C. The seller usually pays for the report.
D. The report guarantees there is no insect damage.
B. The report determines that there is no active sign of infestation, but does not guarantee structural integrity.
(The Wood Destroying Insect Report is usually paid for by the buyer. It provides information as to the presence of insects, but it does not guarantee the status of structural integrity. If damage is found, that issue is subject to negotiation between the parties as to who pays for the repairs)
Assume annual real estate taxes amount to $1,800 and have been paid in advance for the calendar year by the seller. If closing is set for September 15, which of the following is correct.

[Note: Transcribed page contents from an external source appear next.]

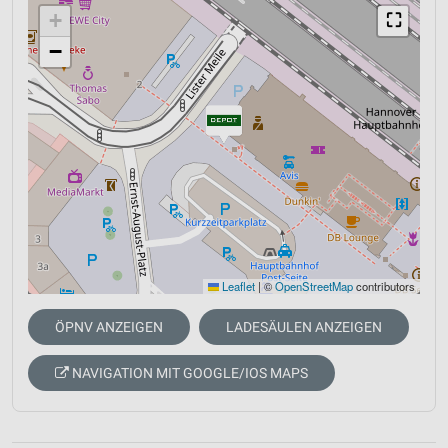
+
⛶
−
Leaflet
|
©
OpenStreetMap
contributors
ÖPNV ANZEIGEN
LADESÄULEN ANZEIGEN
NAVIGATION MIT GOOGLE/IOS MAPS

A. Credit seller $525, debit buyer $525
B. Credit buyer $525, debit seller $525
C. Credit seller $1,275, debit buyer $525
D. Credit seller $525, debit buyer $1,275
A. Credit seller $525, debit buyer $525
(Annual taxes are $1,800. The daily amount is $1,800 divided by 360 = $5 per day. From January 1 through August 30 is 240 days + 15 days for September = 255 days. The seller owes 255 days x $5 per day = $1,275. The seller paid $1,800 - $1,275 owed = $525. The seller will be credited the amount they overpaid of $525 and the buyer will be debited that amount at closing)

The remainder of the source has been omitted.